Through the campaign against the Treaty of Mutual Cooperation and Security Between the United States and Japan at the end of the 1960s, helmets and protective gear for riot police officers were improved. On the other hand, general police officers were wearing blade-deflecting vests under uniforms so that they would not be noticeable, but since 2005, a strong stab vest to overlay on the uniform was adopted. And in the case of gun violence, bulletproof vests and helmets are also equipped. Ordinary police officers, riot police officers, SWAT detectives, and counter-terrorism operators use different vests of different standards.

Service weapon
In the pre-war period, most Japanese law enforcement officials only had a sabre. Only some elite detectives, bodyguards, or tactical units such as the Emergency Service Unit of the TMPD were issued pistols. The FN Model 1910 or Colt Model 1903 were used for open-carry uses, and Colt Model 1908 Vest Pocket or FN M1905 for concealed carry. During the Occupation, the Supreme Commander for the Allied Powers suggested them to be equipped with firearms. Because of the insufficient stocks and lack of domestically produced handguns, Japanese police started to receive service pistols leased from the Allies from 1949, and by 1951, all officers were issued pistols.

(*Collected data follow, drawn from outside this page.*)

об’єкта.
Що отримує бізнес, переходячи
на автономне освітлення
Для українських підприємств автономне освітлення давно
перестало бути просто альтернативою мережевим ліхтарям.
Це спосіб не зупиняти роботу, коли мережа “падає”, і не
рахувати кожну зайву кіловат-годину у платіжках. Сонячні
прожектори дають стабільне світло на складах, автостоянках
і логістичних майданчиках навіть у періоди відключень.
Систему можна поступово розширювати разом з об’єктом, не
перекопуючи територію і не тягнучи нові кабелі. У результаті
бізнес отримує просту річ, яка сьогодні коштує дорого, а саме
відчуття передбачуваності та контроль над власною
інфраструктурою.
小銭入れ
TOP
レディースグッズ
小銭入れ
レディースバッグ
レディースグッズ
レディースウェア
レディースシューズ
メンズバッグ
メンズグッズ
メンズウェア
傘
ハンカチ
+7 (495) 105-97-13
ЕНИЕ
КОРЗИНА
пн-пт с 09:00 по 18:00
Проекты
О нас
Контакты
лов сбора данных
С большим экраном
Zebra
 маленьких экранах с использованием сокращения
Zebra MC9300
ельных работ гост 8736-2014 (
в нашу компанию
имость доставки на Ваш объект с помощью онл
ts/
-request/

In the beginning, the makes and models of these sidearms varied, but M1911 pistols and M1917 revolvers, Smith & Wesson Military & Police and Colt Official Police were issued as the mostly standard sidearms. The .38 calibre revolvers were well-received, but .45 calibre handguns were too large to carry for somewhat small officers, especially women. And M1917 revolvers in particular were obsolete, deteriorated significantly, and so malfunction or reduced accuracy had been a problem. As a response to these issues, the National Rural Police Headquarters started to import small .38 Special calibre revolvers such as Smith & Wesson Chiefs Special and Colt Detective Special. During the 1960s, procurement began to migrate to the domestic Minebea "New Nambu" M60. When the production of the M60 was completed in the 1990s, deployment of small semi-automatic pistols was considered, but this plan was abandoned after small numbers of SIG Sauer P230 were deployed. Finally, imports from the United States were resumed, with S&W M37 and M360 revolvers having been purchased for uniformed officers. Their duty ammo is the Remington 158 grain lead round nose. And some elite detectives, bodyguards, or counter-terrorism units such as the Special Assault Team being equipped with 9×19mm Parabellum calibre semi-automatic pistols such as the Heckler & Koch USP.

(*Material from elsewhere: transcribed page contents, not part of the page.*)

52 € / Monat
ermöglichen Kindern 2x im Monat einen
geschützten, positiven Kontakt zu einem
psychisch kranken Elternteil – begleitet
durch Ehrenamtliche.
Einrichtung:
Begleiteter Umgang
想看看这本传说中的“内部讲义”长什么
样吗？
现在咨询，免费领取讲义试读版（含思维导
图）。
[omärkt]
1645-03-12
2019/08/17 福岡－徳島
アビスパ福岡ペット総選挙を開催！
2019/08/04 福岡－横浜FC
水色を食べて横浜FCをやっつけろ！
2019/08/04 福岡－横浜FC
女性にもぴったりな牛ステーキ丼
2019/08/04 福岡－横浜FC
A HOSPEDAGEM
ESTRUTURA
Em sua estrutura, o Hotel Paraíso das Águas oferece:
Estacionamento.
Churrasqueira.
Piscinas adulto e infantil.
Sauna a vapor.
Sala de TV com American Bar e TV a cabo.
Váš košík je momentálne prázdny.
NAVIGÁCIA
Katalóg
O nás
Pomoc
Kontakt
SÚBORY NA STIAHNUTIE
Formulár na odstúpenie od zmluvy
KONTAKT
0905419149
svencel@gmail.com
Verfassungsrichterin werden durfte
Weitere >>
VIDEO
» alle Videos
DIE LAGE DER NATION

From sometime in the 1970s, the Special Armed Police (ancestor of the Special Assault Team of the TMPD) introduced Heckler & Koch MP5A5/SD6/K submachine guns. From 2002, local counter-terrorism units (anti-firearms squads) were started to be equipped with MP5F, and there are also assault rifles in the SAT and urban AFS units. Tactical units of crime branches (Special Investigation Team of the TMPD, for example) also introduced a semi-automatic pistol-caliber carbine variant of MP5K (unofficially called the MP5SFK).

Initially, the sniper team was established in the 1960s, the Howa Golden Bear (original model of the Weatherby Vanguard) has been used as a sniper rifle, then, it has been updated to the Howa M1500. In the Special Assault Teams, Heckler & Koch PSG1 and L96A1 also been deployed.

For Japanese police, service pistols are generally left at work when they are not on duty.

Transportation

Ground
In Japan, there are about 40,000 police vehicles nationwide with the average patrol cruisers being Toyota Crowns and similar large sedans, although small compact and micro cars are used by rural police boxes and in city centres where they are much more manoeuvrable. Pursuit vehicles depend on prefectures with the Honda NSX, Subaru Impreza, Subaru Legacy, Mitsubishi Lancer, Nissan Skyline, Mazda RX-7, and Nissan Fairlady Z are all used in various prefectures for highway patrols and pursuit uses.

With the exception of unmarked vehicles, all PPHs vehicles are painted and marked in the same ways. Ordinary police vehicles are painted black and white with the upper parts of the vehicle painted white. Motorcycles are usually all white. Vehicles for riot police units are painted blue and white, and especially vehicles for the Rescue Squads of the TMPD are painted green and white.

Aviation
In Japan, the deployment of police helicopters began in 1960. They are extensively used for traffic reporting, the pursuit of suspects, search and rescue, airlift or many other missions. Total of about 80 helicopters are being operated in 47 prefectures nationwide. Some helicopters are equipped with stabilised TV camera and microwave link systems.

Watercraft
Police watercraft of Japan are divided into five groups: 23-meter type, 20-meter type, 17-meter type, 12-meter type, 8-meter type. As of 2014, 159 vessels are deployed nationwide. Since the Japan Coast Guard is in charge of the outside of ports, police watercraft are mainly mandated for rivers. However, sometimes they are dispatched to support police activities on the ground even on detached islands.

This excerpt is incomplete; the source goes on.